Par rapport aux écoles normales, les IUFM ne fournissaient qu’une formation relativement légère en une petite année académique après le concours, mais le futur enseignant était déjà reçu au concours et salarié, et complètement disponible pour se former à travers des stages et des cours, avec des mécanismes assez différents pour le primaire et le secondaire. Dans le cadre du nouveau M2, les IUFM forment des étudiants non salariés, sur une période encore plus courte, incertains quant à leur devenir professionnel, mais avec des exigences universitaires plus élevées qu’auparavant. On comprend aisément que cette situation ne soit ni bonne pour les étudiants qui désertent les exigences intenables d’un parcours aux perspectives aléatoires, ni pour l’institution qui recrute plus tard des enseignants moins bien formés.

Le seul mérite que l’on peut trouver au nouveau système est d’avoir fait souffler un esprit plus ouvert à la recherche et plus universitaire dont les sciences de l’éducation pourraient à terme bénéficier, et in fine, la qualité de l’enseignement, à condition de ne pas perdre l’expérience professionnelle transmise par les professeurs d’école normale puis d’IUFM, qui sont d’ailleurs souvent les mêmes, et sont en général des professeurs du secondaire, et absolument pas les spécialistes de sciences de l’éducation qu’imagine l’opinion publique. L’un des acquis des IUFM dans l’université, c’est-à-dire intégrés comme composantes et fonctionnant sur un modèle universitaire, est l’échange permanent, dans la formation, entre les expériences de terrain et les pratiques professionnelles et la recherche.

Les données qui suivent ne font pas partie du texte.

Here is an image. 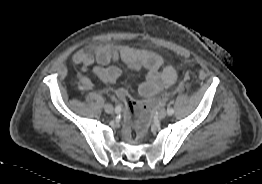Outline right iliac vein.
<instances>
[{
    "label": "right iliac vein",
    "instance_id": "63e3f726",
    "mask_svg": "<svg viewBox=\"0 0 262 184\" xmlns=\"http://www.w3.org/2000/svg\"><path fill=\"white\" fill-rule=\"evenodd\" d=\"M104 110L108 114H112L114 112V108H113V106L111 104H106L104 106Z\"/></svg>",
    "mask_w": 262,
    "mask_h": 184
}]
</instances>
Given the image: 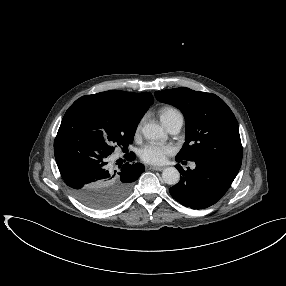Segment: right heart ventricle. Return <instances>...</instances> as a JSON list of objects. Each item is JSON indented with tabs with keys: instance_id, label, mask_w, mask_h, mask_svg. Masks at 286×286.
<instances>
[{
	"instance_id": "1",
	"label": "right heart ventricle",
	"mask_w": 286,
	"mask_h": 286,
	"mask_svg": "<svg viewBox=\"0 0 286 286\" xmlns=\"http://www.w3.org/2000/svg\"><path fill=\"white\" fill-rule=\"evenodd\" d=\"M177 114L181 113L173 107H164L160 110V118L164 125Z\"/></svg>"
}]
</instances>
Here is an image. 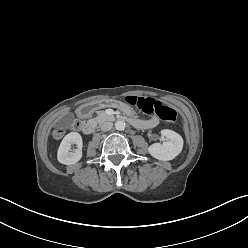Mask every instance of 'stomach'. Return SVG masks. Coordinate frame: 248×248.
Returning <instances> with one entry per match:
<instances>
[{
    "label": "stomach",
    "instance_id": "0dacf381",
    "mask_svg": "<svg viewBox=\"0 0 248 248\" xmlns=\"http://www.w3.org/2000/svg\"><path fill=\"white\" fill-rule=\"evenodd\" d=\"M105 106L116 107L117 109H119L121 113L125 114L130 120H133L135 118L134 111L131 108H129L127 105H123L119 100L95 101L89 106V109L91 111H94L97 108L105 107Z\"/></svg>",
    "mask_w": 248,
    "mask_h": 248
}]
</instances>
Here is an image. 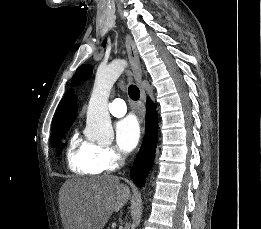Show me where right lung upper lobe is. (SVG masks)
Returning a JSON list of instances; mask_svg holds the SVG:
<instances>
[{
	"mask_svg": "<svg viewBox=\"0 0 261 229\" xmlns=\"http://www.w3.org/2000/svg\"><path fill=\"white\" fill-rule=\"evenodd\" d=\"M76 114V98L74 96V93L71 90H69L57 108V111L53 118L52 126L69 123L72 124L76 118Z\"/></svg>",
	"mask_w": 261,
	"mask_h": 229,
	"instance_id": "cb5924a9",
	"label": "right lung upper lobe"
}]
</instances>
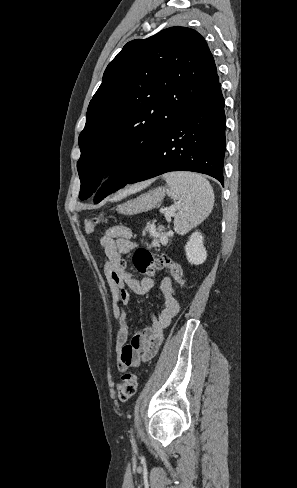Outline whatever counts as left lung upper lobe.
I'll use <instances>...</instances> for the list:
<instances>
[{"mask_svg":"<svg viewBox=\"0 0 297 488\" xmlns=\"http://www.w3.org/2000/svg\"><path fill=\"white\" fill-rule=\"evenodd\" d=\"M219 83L204 38L171 27L128 42L109 63L90 101L79 135V198L94 201L124 187L156 146L196 103Z\"/></svg>","mask_w":297,"mask_h":488,"instance_id":"1","label":"left lung upper lobe"}]
</instances>
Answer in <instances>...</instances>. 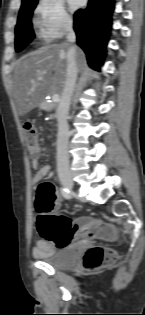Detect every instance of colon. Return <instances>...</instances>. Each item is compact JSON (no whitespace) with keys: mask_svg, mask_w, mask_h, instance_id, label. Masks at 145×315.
<instances>
[{"mask_svg":"<svg viewBox=\"0 0 145 315\" xmlns=\"http://www.w3.org/2000/svg\"><path fill=\"white\" fill-rule=\"evenodd\" d=\"M27 148L31 153L38 151L35 126L26 122L22 126ZM59 197L54 184L41 183L36 190L35 208L39 214L37 228L47 241L62 247L76 238L109 239L115 234L114 228L95 218L82 217L76 220L55 213ZM115 253L101 246L90 247L83 256V266L87 270H98L111 265Z\"/></svg>","mask_w":145,"mask_h":315,"instance_id":"colon-1","label":"colon"}]
</instances>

La plus grande perversité du nouveau système est de fabriquer des diplômés qui ne sont pas reçus au concours et se trouvent sans débouchés professionnels clairs. On peut penser que c’est cette volonté de fabriquer de futurs vacataires et de dissocier la qualification et la réussite au concours qui a conduit au calendrier délirant du M2. Certains soupçonnent que l’étape suivante sera l’abandon du statut de fonctionnaire.

Une première mesure simple serait de restaurer un calendrier raisonnable. Plusieurs options sont possibles: – L’écrit et l’oral du concours en fin de M1, ce qui permet d’avoir en M2 des étudiants salariés et rassurés sur leur avenir professionnel, donc disponibles pour la formation et la recherche sur une année scolaire entière. Le mémoire pourrait être rédigé au cours de la première année d’enseignement, et validé au moment de la titularisation. Cet exercice réflexif prend tout son sens si l’étudiant a le temps d’analyser ses propres pratiques professionnelles avec un minimum de recul. Ce calendrier ne dissocie plus le diplôme et le concours. – L’écrit en fin de M1, l’oral en fin de M2. Le poids du concours se trouverait réparti sur les deux années, et les étudiants aborderaient M2 avec au moins la certitude d’être admissibles. C’est le changement le plus simple à faire, mais le système continuerait à fabriquer des diplômés non recrutés. On pourrait dans ce cas aussi laisser la possibilité de différer le mémoire de recherche d’un an, de façon à prendre le temps de la réflexivité.

La formation des enseignants est un enjeu stratégique pour la qualité du système éducatif. Examinons, les paramètres qui permettent d’obtenir les meilleurs résultats.

La formation initiale touche la totalité des enseignants avec un grand nombre d’heures, la formation continue, si indispensable et si bien organisée soit elle, n’en touche qu’une partie pour un plus petit nombre d’heures, à conjuguer avec le temps de travail. Il faut donc concentrer déjà les efforts sur la formation initiale. Ce qui importe vraiment, c’est le nombre d’heures de formation au métier d’enseignant avant le diplôme et la titularisation.

Un recrutement à bac+5 est une injonction creuse. Il existe un monde entre un candidat qui a passé cinq ans à se former à l’enseignement à la suite d’un choix d’adhésion et un candidat qui aura passé cinq ans à étudier autre chose et finalement, par défaut, choisira l’enseignement et y sera préparé par un vernis de formation à la hâte en un semestre. Les « parcours professeur des écoles » qui permettent de se familiariser dès la licence avec le monde de l’école à travers des UE optionnelles, mais sans se fermer d’autres voies et en conservant l’ouverture universitaire, sont une bonne préparation au Master. Le même type de parcours pourrait être proposé aux futurs professeurs des lycées et collèges.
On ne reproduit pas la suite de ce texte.